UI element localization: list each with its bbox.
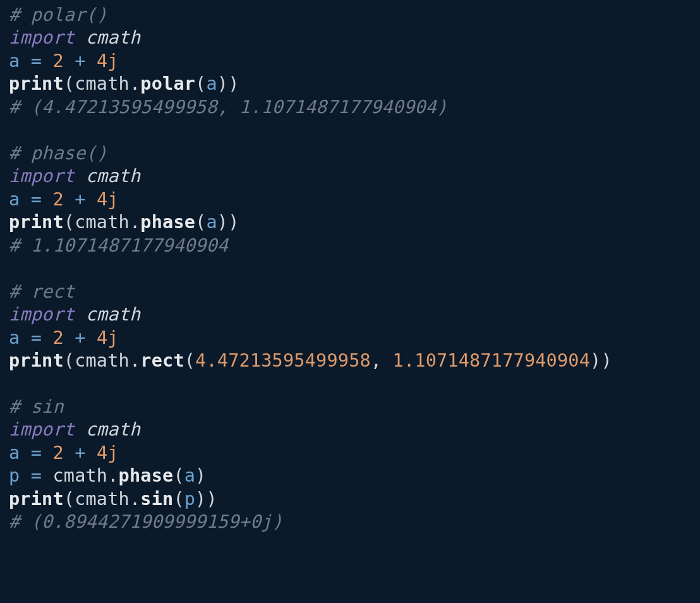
dot: . bbox=[130, 73, 140, 94]
comment-polar-out: # (4.47213595499958, 1.1071487177940904) bbox=[9, 97, 447, 118]
keyword-import: import bbox=[9, 304, 75, 325]
paren: ( bbox=[64, 73, 75, 94]
mod-ref: cmath bbox=[75, 489, 130, 509]
fn-phase: phase bbox=[140, 212, 195, 233]
op-plus: + bbox=[75, 189, 85, 210]
dot: . bbox=[107, 465, 118, 486]
num-2: 2 bbox=[52, 189, 63, 210]
paren: )) bbox=[195, 489, 217, 509]
op-eq: = bbox=[31, 465, 42, 486]
num-4j: 4j bbox=[97, 442, 119, 463]
var-a: a bbox=[9, 189, 20, 210]
paren: ( bbox=[64, 489, 75, 509]
var-a: a bbox=[9, 51, 20, 71]
arg1: 4.47213595499958 bbox=[195, 350, 371, 371]
paren: ( bbox=[195, 73, 206, 94]
paren: ) bbox=[195, 465, 206, 486]
fn-polar: polar bbox=[140, 73, 195, 94]
op-eq: = bbox=[31, 327, 42, 348]
dot: . bbox=[130, 489, 140, 509]
op-plus: + bbox=[75, 327, 85, 348]
module-cmath: cmath bbox=[86, 166, 141, 186]
var-a: a bbox=[9, 327, 20, 348]
dot: . bbox=[130, 350, 140, 371]
paren: ( bbox=[173, 465, 184, 486]
comment-sin-out: # (0.8944271909999159+0j) bbox=[9, 511, 283, 532]
dot: . bbox=[130, 212, 140, 233]
paren: ( bbox=[64, 350, 75, 371]
comment-phase: # phase() bbox=[9, 143, 107, 164]
paren: ( bbox=[64, 212, 75, 233]
op-eq: = bbox=[31, 51, 42, 71]
keyword-import: import bbox=[9, 419, 75, 440]
keyword-import: import bbox=[9, 27, 75, 48]
var-p: p bbox=[9, 465, 20, 486]
paren: )) bbox=[217, 73, 239, 94]
fn-print: print bbox=[9, 350, 64, 371]
op-plus: + bbox=[75, 442, 85, 463]
paren: )) bbox=[590, 350, 612, 371]
mod-ref: cmath bbox=[75, 212, 130, 233]
mod-ref: cmath bbox=[75, 350, 130, 371]
num-2: 2 bbox=[52, 51, 63, 71]
num-4j: 4j bbox=[97, 189, 119, 210]
paren: ( bbox=[195, 212, 206, 233]
mod-ref: cmath bbox=[52, 465, 107, 486]
fn-phase: phase bbox=[119, 465, 174, 486]
comma: , bbox=[371, 350, 393, 371]
arg-a: a bbox=[206, 73, 217, 94]
module-cmath: cmath bbox=[86, 304, 141, 325]
code-block: # polar() import cmath a = 2 + 4j print(… bbox=[0, 0, 700, 538]
module-cmath: cmath bbox=[86, 27, 141, 48]
op-eq: = bbox=[31, 442, 42, 463]
num-2: 2 bbox=[52, 442, 63, 463]
comment-phase-out: # 1.1071487177940904 bbox=[9, 235, 228, 256]
fn-sin: sin bbox=[140, 489, 173, 509]
fn-print: print bbox=[9, 73, 64, 94]
num-4j: 4j bbox=[97, 51, 119, 71]
comment-sin: # sin bbox=[9, 396, 64, 417]
comment-rect: # rect bbox=[9, 281, 75, 302]
paren: ( bbox=[173, 489, 184, 509]
fn-rect: rect bbox=[140, 350, 184, 371]
arg2: 1.1071487177940904 bbox=[393, 350, 590, 371]
paren: ( bbox=[184, 350, 195, 371]
num-2: 2 bbox=[52, 327, 63, 348]
fn-print: print bbox=[9, 489, 64, 509]
num-4j: 4j bbox=[97, 327, 119, 348]
op-eq: = bbox=[31, 189, 42, 210]
mod-ref: cmath bbox=[75, 73, 130, 94]
op-plus: + bbox=[75, 51, 85, 71]
arg-a: a bbox=[206, 212, 217, 233]
fn-print: print bbox=[9, 212, 64, 233]
comment-polar: # polar() bbox=[9, 4, 107, 25]
module-cmath: cmath bbox=[86, 419, 141, 440]
arg-a: a bbox=[184, 465, 195, 486]
keyword-import: import bbox=[9, 166, 75, 186]
arg-p: p bbox=[184, 489, 195, 509]
var-a: a bbox=[9, 442, 20, 463]
paren: )) bbox=[217, 212, 239, 233]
◆ ◆ ◆ ◆ ◆
▸ Instructions for the task: Please reproduce each entry exactly as given and omit the pictures.

▸ Response to this exercise:
UI element localization: list each with its bbox.
dot: . bbox=[130, 73, 140, 94]
comment-polar-out: # (4.47213595499958, 1.1071487177940904) bbox=[9, 97, 447, 118]
keyword-import: import bbox=[9, 304, 75, 325]
paren: ( bbox=[64, 73, 75, 94]
mod-ref: cmath bbox=[75, 489, 130, 509]
fn-phase: phase bbox=[140, 212, 195, 233]
op-plus: + bbox=[75, 189, 85, 210]
dot: . bbox=[107, 465, 118, 486]
num-2: 2 bbox=[52, 189, 63, 210]
paren: )) bbox=[195, 489, 217, 509]
op-eq: = bbox=[31, 465, 42, 486]
num-4j: 4j bbox=[97, 442, 119, 463]
var-a: a bbox=[9, 189, 20, 210]
paren: ( bbox=[64, 489, 75, 509]
var-a: a bbox=[9, 51, 20, 71]
arg1: 4.47213595499958 bbox=[195, 350, 371, 371]
paren: ( bbox=[195, 73, 206, 94]
paren: ) bbox=[195, 465, 206, 486]
fn-polar: polar bbox=[140, 73, 195, 94]
op-eq: = bbox=[31, 327, 42, 348]
dot: . bbox=[130, 489, 140, 509]
op-plus: + bbox=[75, 327, 85, 348]
module-cmath: cmath bbox=[86, 166, 141, 186]
var-a: a bbox=[9, 327, 20, 348]
dot: . bbox=[130, 350, 140, 371]
paren: ( bbox=[173, 465, 184, 486]
comment-sin-out: # (0.8944271909999159+0j) bbox=[9, 511, 283, 532]
dot: . bbox=[130, 212, 140, 233]
paren: ( bbox=[64, 350, 75, 371]
comment-phase: # phase() bbox=[9, 143, 107, 164]
paren: ( bbox=[64, 212, 75, 233]
op-eq: = bbox=[31, 51, 42, 71]
keyword-import: import bbox=[9, 419, 75, 440]
keyword-import: import bbox=[9, 27, 75, 48]
var-p: p bbox=[9, 465, 20, 486]
paren: )) bbox=[217, 73, 239, 94]
fn-print: print bbox=[9, 350, 64, 371]
op-plus: + bbox=[75, 442, 85, 463]
paren: )) bbox=[590, 350, 612, 371]
mod-ref: cmath bbox=[75, 212, 130, 233]
mod-ref: cmath bbox=[75, 350, 130, 371]
num-2: 2 bbox=[52, 51, 63, 71]
num-4j: 4j bbox=[97, 189, 119, 210]
paren: ( bbox=[195, 212, 206, 233]
mod-ref: cmath bbox=[52, 465, 107, 486]
fn-phase: phase bbox=[119, 465, 174, 486]
comma: , bbox=[371, 350, 393, 371]
arg-a: a bbox=[206, 73, 217, 94]
module-cmath: cmath bbox=[86, 304, 141, 325]
code-block: # polar() import cmath a = 2 + 4j print(… bbox=[0, 0, 700, 538]
module-cmath: cmath bbox=[86, 27, 141, 48]
op-eq: = bbox=[31, 442, 42, 463]
num-2: 2 bbox=[52, 442, 63, 463]
comment-phase-out: # 1.1071487177940904 bbox=[9, 235, 228, 256]
fn-sin: sin bbox=[140, 489, 173, 509]
fn-print: print bbox=[9, 73, 64, 94]
num-4j: 4j bbox=[97, 51, 119, 71]
comment-sin: # sin bbox=[9, 396, 64, 417]
comment-rect: # rect bbox=[9, 281, 75, 302]
paren: ( bbox=[173, 489, 184, 509]
fn-rect: rect bbox=[140, 350, 184, 371]
arg2: 1.1071487177940904 bbox=[393, 350, 590, 371]
paren: ( bbox=[184, 350, 195, 371]
num-2: 2 bbox=[52, 327, 63, 348]
fn-print: print bbox=[9, 489, 64, 509]
num-4j: 4j bbox=[97, 327, 119, 348]
op-eq: = bbox=[31, 189, 42, 210]
mod-ref: cmath bbox=[75, 73, 130, 94]
op-plus: + bbox=[75, 51, 85, 71]
arg-a: a bbox=[206, 212, 217, 233]
fn-print: print bbox=[9, 212, 64, 233]
comment-polar: # polar() bbox=[9, 4, 107, 25]
module-cmath: cmath bbox=[86, 419, 141, 440]
arg-a: a bbox=[184, 465, 195, 486]
keyword-import: import bbox=[9, 166, 75, 186]
arg-p: p bbox=[184, 489, 195, 509]
var-a: a bbox=[9, 442, 20, 463]
paren: )) bbox=[217, 212, 239, 233]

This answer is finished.